De eerste republiek ter wereld, zoals ontstaan in 1588. Wikimedia Commons
Al ver voor de Lockheedaffaire overtuigd republikein begin ik ernstig te twijfelen. Het blijft een idiote zaak dat zo’n middeleeuws stukje folklore nu nog een rol speelt in ons staatsbestel. Maar op mijn oude dag aarzelt mijn republikeinse hart.
De eerste reden is Geert Wilders. Zonder de monarchie had die inmiddels president kunnen zijn. Misschien de monarchie maar beter als buffer laten zitten, en de formateur voor de vorm op de koffie laten gaan bij Bea.

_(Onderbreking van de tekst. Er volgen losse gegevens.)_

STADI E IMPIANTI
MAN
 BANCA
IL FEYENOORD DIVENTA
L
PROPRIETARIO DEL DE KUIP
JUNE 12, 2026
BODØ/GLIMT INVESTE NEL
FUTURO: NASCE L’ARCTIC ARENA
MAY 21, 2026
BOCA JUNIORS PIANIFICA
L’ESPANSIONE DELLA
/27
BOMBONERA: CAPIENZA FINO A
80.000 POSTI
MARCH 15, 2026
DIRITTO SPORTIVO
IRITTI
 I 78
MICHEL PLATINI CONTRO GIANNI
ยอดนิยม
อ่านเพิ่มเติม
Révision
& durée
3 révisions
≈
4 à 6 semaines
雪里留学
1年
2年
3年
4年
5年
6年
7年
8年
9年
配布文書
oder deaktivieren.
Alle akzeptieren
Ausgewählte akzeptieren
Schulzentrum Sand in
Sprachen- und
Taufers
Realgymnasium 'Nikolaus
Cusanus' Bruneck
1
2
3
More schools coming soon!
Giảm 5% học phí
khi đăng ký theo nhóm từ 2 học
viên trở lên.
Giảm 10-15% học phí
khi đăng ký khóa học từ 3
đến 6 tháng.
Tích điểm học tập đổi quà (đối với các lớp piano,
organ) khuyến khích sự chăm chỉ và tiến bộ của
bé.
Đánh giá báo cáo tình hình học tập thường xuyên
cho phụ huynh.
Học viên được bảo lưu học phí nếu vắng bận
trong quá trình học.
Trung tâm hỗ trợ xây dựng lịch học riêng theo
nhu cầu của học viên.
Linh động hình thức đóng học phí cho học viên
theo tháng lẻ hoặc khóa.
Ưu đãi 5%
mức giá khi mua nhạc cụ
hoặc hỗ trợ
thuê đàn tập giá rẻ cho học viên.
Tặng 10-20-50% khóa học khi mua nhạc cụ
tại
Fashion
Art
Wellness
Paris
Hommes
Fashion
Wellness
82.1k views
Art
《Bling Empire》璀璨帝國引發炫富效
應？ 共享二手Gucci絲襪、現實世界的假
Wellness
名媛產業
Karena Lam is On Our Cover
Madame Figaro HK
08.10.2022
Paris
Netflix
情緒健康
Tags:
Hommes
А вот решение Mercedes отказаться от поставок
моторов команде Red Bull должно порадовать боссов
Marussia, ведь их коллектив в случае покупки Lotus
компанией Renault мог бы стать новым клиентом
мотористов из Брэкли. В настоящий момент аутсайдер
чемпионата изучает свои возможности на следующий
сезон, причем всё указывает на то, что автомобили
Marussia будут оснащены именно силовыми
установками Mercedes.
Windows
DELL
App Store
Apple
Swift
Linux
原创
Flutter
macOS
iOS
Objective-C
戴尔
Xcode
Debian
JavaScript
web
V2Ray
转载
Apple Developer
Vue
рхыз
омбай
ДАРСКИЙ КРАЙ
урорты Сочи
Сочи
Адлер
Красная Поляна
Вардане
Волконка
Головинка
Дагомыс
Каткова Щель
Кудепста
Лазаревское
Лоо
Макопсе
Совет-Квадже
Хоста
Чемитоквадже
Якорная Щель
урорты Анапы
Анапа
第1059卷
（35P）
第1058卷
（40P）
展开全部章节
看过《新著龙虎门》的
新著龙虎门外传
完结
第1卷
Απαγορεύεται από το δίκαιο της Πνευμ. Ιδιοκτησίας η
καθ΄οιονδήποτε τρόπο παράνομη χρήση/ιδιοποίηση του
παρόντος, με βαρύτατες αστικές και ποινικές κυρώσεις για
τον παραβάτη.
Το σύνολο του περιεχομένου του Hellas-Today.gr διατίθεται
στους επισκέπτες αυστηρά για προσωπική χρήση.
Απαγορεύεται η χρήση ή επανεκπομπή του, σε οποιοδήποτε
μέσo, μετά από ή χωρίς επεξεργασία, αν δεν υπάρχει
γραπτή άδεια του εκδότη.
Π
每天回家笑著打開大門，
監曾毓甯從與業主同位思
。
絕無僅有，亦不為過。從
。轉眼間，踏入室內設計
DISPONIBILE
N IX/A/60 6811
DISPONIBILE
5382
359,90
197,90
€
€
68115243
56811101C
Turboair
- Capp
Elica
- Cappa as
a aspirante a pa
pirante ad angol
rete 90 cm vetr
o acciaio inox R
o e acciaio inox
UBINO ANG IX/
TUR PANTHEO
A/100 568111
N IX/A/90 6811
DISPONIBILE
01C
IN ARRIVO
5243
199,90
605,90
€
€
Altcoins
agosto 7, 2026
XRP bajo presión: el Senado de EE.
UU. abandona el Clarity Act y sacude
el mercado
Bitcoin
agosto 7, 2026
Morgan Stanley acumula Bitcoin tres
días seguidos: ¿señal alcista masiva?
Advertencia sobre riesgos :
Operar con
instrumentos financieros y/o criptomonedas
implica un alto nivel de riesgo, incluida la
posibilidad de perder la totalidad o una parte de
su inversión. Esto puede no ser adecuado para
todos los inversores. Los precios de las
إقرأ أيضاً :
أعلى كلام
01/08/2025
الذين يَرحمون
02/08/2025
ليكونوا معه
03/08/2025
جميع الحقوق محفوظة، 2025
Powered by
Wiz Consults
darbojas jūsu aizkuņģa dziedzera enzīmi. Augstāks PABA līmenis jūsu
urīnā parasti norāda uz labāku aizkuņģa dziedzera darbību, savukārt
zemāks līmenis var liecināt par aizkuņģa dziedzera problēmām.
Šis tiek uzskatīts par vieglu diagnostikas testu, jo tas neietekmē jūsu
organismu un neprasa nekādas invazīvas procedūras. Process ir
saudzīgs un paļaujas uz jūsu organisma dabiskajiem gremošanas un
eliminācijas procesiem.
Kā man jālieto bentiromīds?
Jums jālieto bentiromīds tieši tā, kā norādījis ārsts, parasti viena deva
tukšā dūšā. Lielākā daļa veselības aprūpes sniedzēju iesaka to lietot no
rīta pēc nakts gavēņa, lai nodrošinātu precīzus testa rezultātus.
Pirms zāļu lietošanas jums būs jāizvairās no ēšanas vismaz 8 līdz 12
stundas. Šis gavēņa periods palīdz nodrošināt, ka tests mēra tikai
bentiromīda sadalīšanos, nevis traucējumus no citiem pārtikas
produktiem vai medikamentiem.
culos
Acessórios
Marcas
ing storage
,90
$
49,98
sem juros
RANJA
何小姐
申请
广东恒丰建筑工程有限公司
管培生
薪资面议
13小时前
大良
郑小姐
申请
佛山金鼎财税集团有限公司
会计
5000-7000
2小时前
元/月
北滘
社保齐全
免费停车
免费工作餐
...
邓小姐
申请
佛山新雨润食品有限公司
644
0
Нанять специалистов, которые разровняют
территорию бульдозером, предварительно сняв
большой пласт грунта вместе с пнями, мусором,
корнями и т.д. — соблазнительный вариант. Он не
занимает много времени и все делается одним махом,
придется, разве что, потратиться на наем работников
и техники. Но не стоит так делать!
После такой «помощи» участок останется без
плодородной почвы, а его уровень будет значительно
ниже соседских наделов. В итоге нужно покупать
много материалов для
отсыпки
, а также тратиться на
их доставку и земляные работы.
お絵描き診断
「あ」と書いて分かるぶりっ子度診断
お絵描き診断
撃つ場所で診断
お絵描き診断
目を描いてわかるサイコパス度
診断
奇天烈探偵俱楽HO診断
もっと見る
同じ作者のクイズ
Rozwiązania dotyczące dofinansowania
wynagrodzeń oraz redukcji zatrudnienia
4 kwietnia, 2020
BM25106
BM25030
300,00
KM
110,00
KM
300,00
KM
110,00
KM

Mijn tweede twijfel wordt gevoed door de Oranjes zelf. Mijn overtuiging is ideëel, niet persoonlijk. Ik mag ze zelfs, met hun boerenslimme charme en hun empathie.
Geen ramp of de ze stonden binnen de kortste keren met de koninklijke poten in het bluswater. Watersnoodramp, Bijlmer, Enschede, kettingbotsingen en vliegtuigrampen: ze arriveren, vol gemeend medeleven.
Zoals het hoort.
Heel anders dan die twee ministers die dat busje niet uit durfden. Mijn favoriete Oranje was Juliana. Waren er in Moerdijk doden gevallen en leefde ze nog, dan had ze er vorige week donderdag al gestaan, zonder laarzen, veiligheidsbril of mondkapje.
Om zonder nadenken het haar zo typerende ritueel op te voeren. Juliana, die midden in een groep hotemetoten een sigaret tussen de koninklijke lippen steekt, om zich heen kijkt en haar vaste vraag stelt.
“Heeft iemand van de heren misschien een vuurtje?”
Zelfs op de puinhopen van Chemie-Pack had niemand de majesteit durven vertellen dat er niet gerookt mocht worden.
Geef mij Máxima maar, in plaats van Opstelten.